6- İki işi bir arada yapmayı öğrenin. Ama çocuğunuza ayıracağınız zaman diliminde ikinci bir işe yer vermeyin!
7- Birden fazla kişinin de yapabileceği işler için bir yakınınızdan çekinmeden yardım isteyin. Ona, yardım etmenin mutluluğunu tattırın. Artan bu zaman diliminde de çocuğunuzla birlikte olmanın mutluluğunu siz tadın!
8- Sabah yarım ya da bir saat erken kalkın. Çocuğunuzla paylaşacağınız zamanı azaltan işleri bu süre içerisinde bitirmeye çalışın!

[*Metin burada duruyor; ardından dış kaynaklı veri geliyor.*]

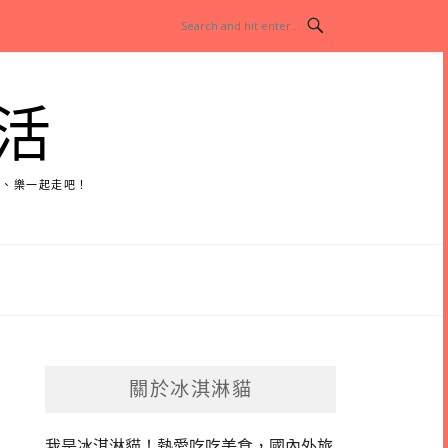
活
玩、樂一起走吧！
關於冰淇淋貓
我是冰淇淋貓！
熱愛吃吃美食，國內外旅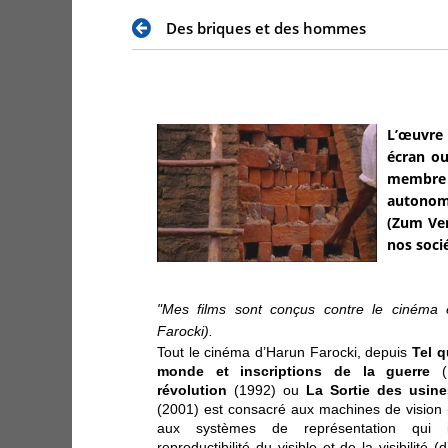
Des briques et des hommes
L’œuvre 
écran ou
membre d
autonome
(Zum Ver
nos soci
"Mes films sont conçus contre le cinéma e
Farocki).
Tout le cinéma d’Harun Farocki, depuis
Tel q
monde et inscriptions de la guerre
(
révolution
(1992) ou
La Sortie
des usine
(2001) est consacré aux machines de vision 
aux systèmes de représentation qui 
reproductibilité du visible et de la visibilité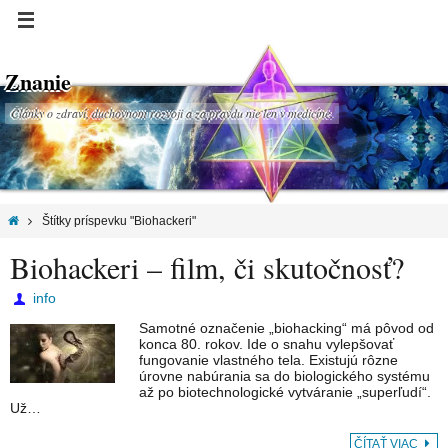
Znanie
Články o zdraví, duchovnom rozvoji a za pravdu nie len v medicíne.
Štítky príspevku "Biohackeri"
Biohackeri – film, či skutočnosť?
info
Samotné označenie „biohacking“ má pôvod od
konca 80. rokov. Ide o snahu vylepšovať
fungovanie vlastného tela. Existujú rôzne
úrovne nabúrania sa do biologického systému
až po biotechnologické vytváranie „superľudí“.
Už…
ČÍTAŤ VIAC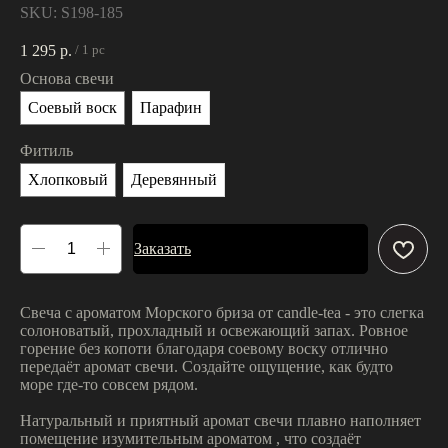
SKU:
S198-185
1 295
р.
/
1 pc
Основа свечи
Соевый воск
Парафин
Фитиль
Хлопковый
Деревянный
Заказать
Свеча с ароматом Морского бриза от candle-tea - это слегка
солоноватый, прохладный и освежающий запах. Ровное
горение без копоти благодаря соевому воску отлично
передаёт аромат свечи. Создайте ощущение, как будто
море где-то совсем рядом.
Натуральный и приятный аромат свечи плавно наполняет
помещение изумительным ароматом , что создаёт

9- TV?de herşeyi değil bazı şeyleri izleme alışkanlığını kazanın. Unutmayın ki çocuğunuzla TV başında olmak onunla gerçek anlamda birşeyler paylaştığınız anlamına gelmez!

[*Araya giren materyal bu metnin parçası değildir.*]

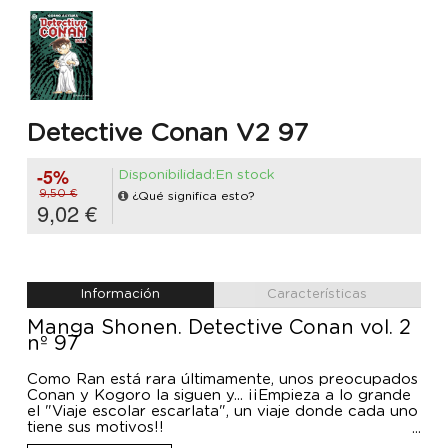
Detective Conan V2 97
-5%
Disponibilidad:En stock
9,50 €
¿Qué significa esto?
9,02 €
Información
Características
Manga Shonen. Detective Conan vol. 2
nº 97
Como Ran está rara últimamente, unos preocupados
Conan y Kogoro la siguen y... ¡¡Empieza a lo grande
el "Viaje escolar escarlata", un viaje donde cada uno
tiene sus motivos!!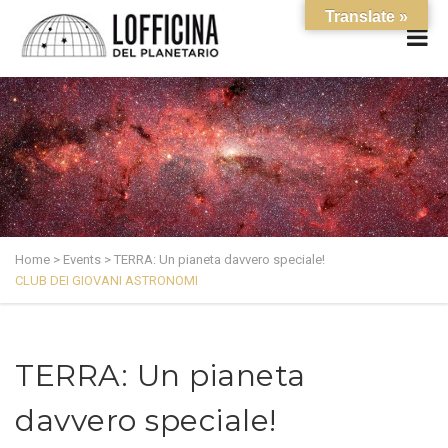
Translate »
Home
>
Events
>
TERRA: Un pianeta davvero speciale!
CLUB DEI GIOVANI ASTRONOMI
TERRA: Un pianeta
davvero speciale!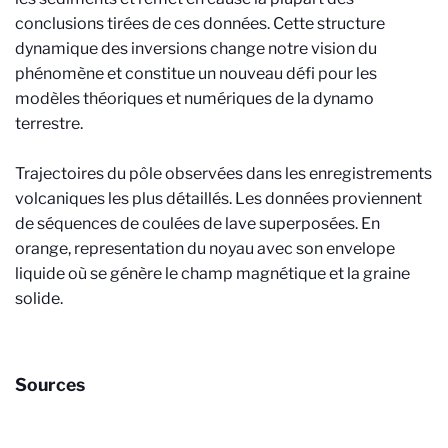
conclusions tirées de ces données. Cette structure
dynamique des inversions change notre vision du
phénomène et constitue un nouveau défi pour les
modèles théoriques et numériques de la dynamo
terrestre.
Trajectoires du pôle observées dans les enregistrements
volcaniques les plus détaillés. Les données proviennent
de séquences de coulées de lave superposées. En
orange, representation du noyau avec son envelope
liquide où se génère le champ magnétique et la graine
solide.
Sources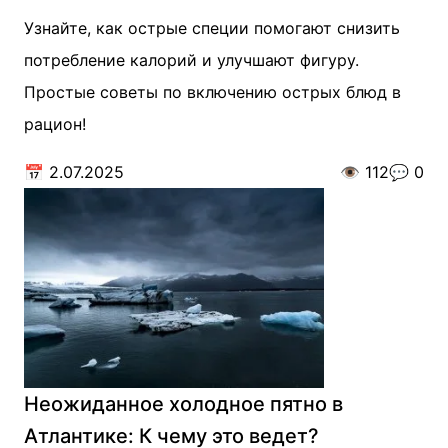
Узнайте, как острые специи помогают снизить
потребление калорий и улучшают фигуру.
Простые советы по включению острых блюд в
рацион!
📅
2.07.2025
👁️
112
💬
0
Неожиданное холодное пятно в
Атлантике: К чему это ведет?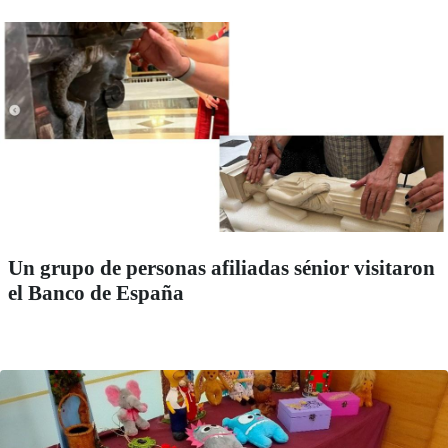
Un grupo de personas afiliadas sénior visitaron
el Banco de España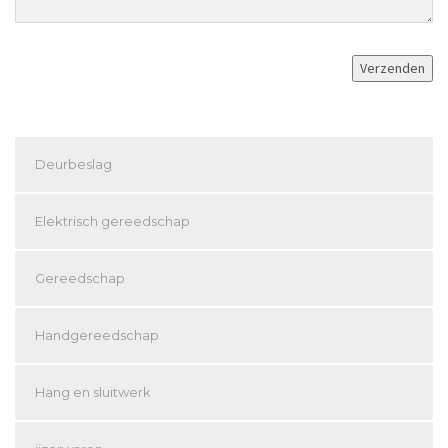
Deurbeslag
Elektrisch gereedschap
Gereedschap
Handgereedschap
Hang en sluitwerk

10- “Mükemmel olma” sevda ve inadından vazgeçin. Hata yapmanın insan doğasının vazgeçilmez bir parçası olduğunu hatırlayın. Ama çocuğunuzla olan iletişiminizdeki hataları farkedip, iyileştirme yönünde çaba gösterin!
Değerli Anne ? Babalar;
Zaman hızla akıp geçiyor. Mesleki kariyerler edinince, mali durumunuzu düzeltince, işinizi büyütünce bir de bakacaksınız ki, çocuklarınız büyümüş ve kişilikleri neredeyse değiştirilemez bir biçimde şekillenmiş. Çocuğunuzu ilk gördüğünüz anı hatırlayın, bir de şu anki durumunu düşünün. Ne kadar hızlı büyümüş değil mi? Ya işiniz! Belki ekonomik durumunuz daha iyi ama hâlâ bitirilmesi gereken pek çok yarım işiniz ve gerçekleştirmeyi hedeflediğiniz projeleriniz var. Tıpkı o doğduğunda olduğu gibi.
İnsan bir zaman tüketicisidir. Üstelik bize ayrılan bu zaman oldukça kısıtlıdır. Ama yine de çoğumuz ailemizle ilgilenmeyi sonsuza dek zamanımız varmışçasına erteleriz. Yaşamımız boyunca yitirdiğimiz bazı şeyleri yeniden elde edebiliriz ya da yerine başka şeyler koyabiliriz. Ama çocuğumuzdan ayrı olarak tükettiğimiz zamanı ASLA geri getiremeyiz!